Using AI, you can brainstorm ideas, decide on a table of contents, research content, and write drafts. Those drafts will be grammatically flawless and well organized. But what will people think of what you wrote?

Don’t fool yourself: People will be able to tell that a human didn’t write the text. AI-generated text tends to be extremely calm without emotional highs and lows, what I call “the AI accent.” There are also tells, like excessive use of em-dashes and repetition of certain textual formulations like “It’s not this, it’s that.” There’s no personality behind the writing and very little narrative drama. It writes like an average of every other business book you’ve ever read, and average is boring.

Let’s ignore for now whether people will judge your or become angry because they know you used AI. Even if they don’t recognize the AI authorship, you have missed an opportunity to connect in a human way with the reader. Since the purpose of this book is to generate influence, you want people to get a sense of you. But there is no you in an AI-generated book.

You will not be able to get a traditional publishing contract, because traditional publishers will not accept an AI-generated manuscript.

While you’ll save money on writing time or paying a ghostwriter, you still have to pay for all the other costs associated with the book. According to the 2024 Business Book ROI Study, the median hybrid published book author spent $23,000 on their book, typically including investments in publicity, graphic design, developmental editing, and copy editing. AI won’t save you money on any of those costs.

Can a developmental editor fix an AI-generated book?

No.

I’ve now done developmental editing on several books with text substantially generated by AI. A developmental editor can improve an AI-generated book. But there are three things you need to know.

  • An editor can’t insert your personality into the book.
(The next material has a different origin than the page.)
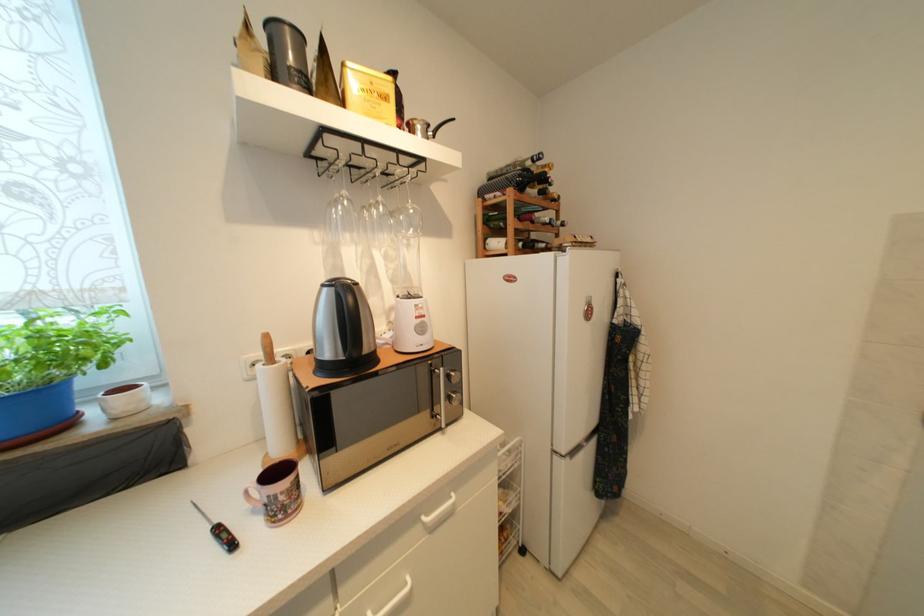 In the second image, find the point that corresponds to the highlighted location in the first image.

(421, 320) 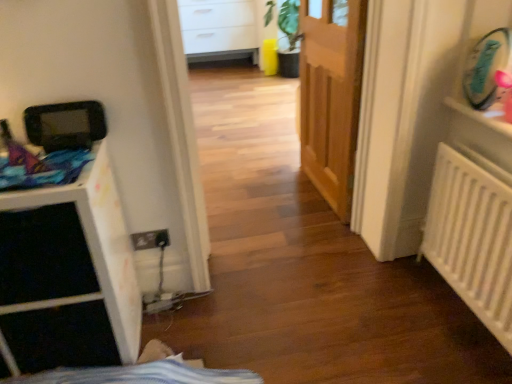 Locate an element on the screen. The image size is (512, 384). free region under white matte radiator at right (from a real-world perspective) is located at coordinates (464, 315).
Developmental editing is about fixing problems and enabling the author to better connect with the reader. But developmental editors don’t insert things that aren’t there, like personal anecdotes, writing style, and the author’s voice. So the biggest problem with AI-generated text is not a problem that an editor can fix.
  • An editor can undo AI-generated quirks. We can remove the em-dashes and the AI tells (although we’ll probably miss a few). We can identify and suggest fixes for repeated ideas. We can note and find ways to improve narrative weaknesses. By removing the worst bits that AI generates, we can make the manuscript less awful. But turd-polishing only goes so far. Subtracting problems doesn’t make what’s left truly effective.
  • It’s going to cost you. I charge a 50% premium to edit manuscripts that are at-least one-fourth AI generated. It’s not out of vindictiveness. It’s because such text is far more tedious to read and fix than text generated by an author, regardless of the problems that author might have. Other editors I know are creating similar premiums for the same reason. What will this cost you? A 50,000-word manuscript that would otherwise cost $12,500 to edit on a project basis is now going to cost you $18,750, an increase of $6,250. Editors that charge by the hour are finding that editing AI-generated text is more time-consuming, generating similar fee increases.

Bottom line: a developmental editor will take your AI-generated manuscript from awful to sort-of average at a premium price, and when they’re done the book still won’t be all that effective.

Is it really worth it?

AI generated books damage your reputation, fail to fulfill your objectives, and are more costly to edit and no less costly to publish than author-written books.

You’re going to save a lot of time having AI write your book. But what will you lose along the way?